● **Brief**: Restate word for word the line containing "Спецобувь (87, 1249)" and each line that follows it, through the last line below, and nothing else.

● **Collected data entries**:
· · · · · · ·
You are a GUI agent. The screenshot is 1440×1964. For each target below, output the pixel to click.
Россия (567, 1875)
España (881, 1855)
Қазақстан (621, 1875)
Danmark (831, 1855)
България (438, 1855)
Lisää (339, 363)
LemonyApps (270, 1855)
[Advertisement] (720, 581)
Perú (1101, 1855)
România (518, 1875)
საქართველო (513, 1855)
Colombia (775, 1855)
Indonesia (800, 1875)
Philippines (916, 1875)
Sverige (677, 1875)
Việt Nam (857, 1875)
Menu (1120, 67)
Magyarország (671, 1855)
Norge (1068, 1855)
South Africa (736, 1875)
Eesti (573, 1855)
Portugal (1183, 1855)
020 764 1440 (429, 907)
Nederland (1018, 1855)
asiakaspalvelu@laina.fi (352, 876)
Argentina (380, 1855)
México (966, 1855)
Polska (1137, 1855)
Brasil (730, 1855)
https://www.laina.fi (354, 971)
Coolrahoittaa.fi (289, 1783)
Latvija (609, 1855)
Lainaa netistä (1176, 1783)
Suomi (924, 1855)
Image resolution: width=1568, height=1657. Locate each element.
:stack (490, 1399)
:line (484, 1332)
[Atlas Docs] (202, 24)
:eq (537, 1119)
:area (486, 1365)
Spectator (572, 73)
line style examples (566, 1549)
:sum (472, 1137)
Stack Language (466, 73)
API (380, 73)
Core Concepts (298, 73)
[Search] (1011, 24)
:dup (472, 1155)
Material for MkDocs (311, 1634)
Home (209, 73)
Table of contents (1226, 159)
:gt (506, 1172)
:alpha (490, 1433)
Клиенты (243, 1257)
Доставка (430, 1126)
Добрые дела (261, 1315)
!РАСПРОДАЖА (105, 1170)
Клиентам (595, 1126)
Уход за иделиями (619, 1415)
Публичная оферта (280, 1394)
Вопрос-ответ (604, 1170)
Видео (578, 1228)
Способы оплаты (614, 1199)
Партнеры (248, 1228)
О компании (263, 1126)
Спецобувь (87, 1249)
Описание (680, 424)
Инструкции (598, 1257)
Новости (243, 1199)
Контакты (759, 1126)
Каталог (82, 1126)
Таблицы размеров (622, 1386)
· · · · · · ·
● **Response to the task**:
Спецобувь (87, 1249)
Описание (680, 424)
Инструкции (598, 1257)
Новости (243, 1199)
Контакты (759, 1126)
Каталог (82, 1126)
Таблицы размеров (622, 1386)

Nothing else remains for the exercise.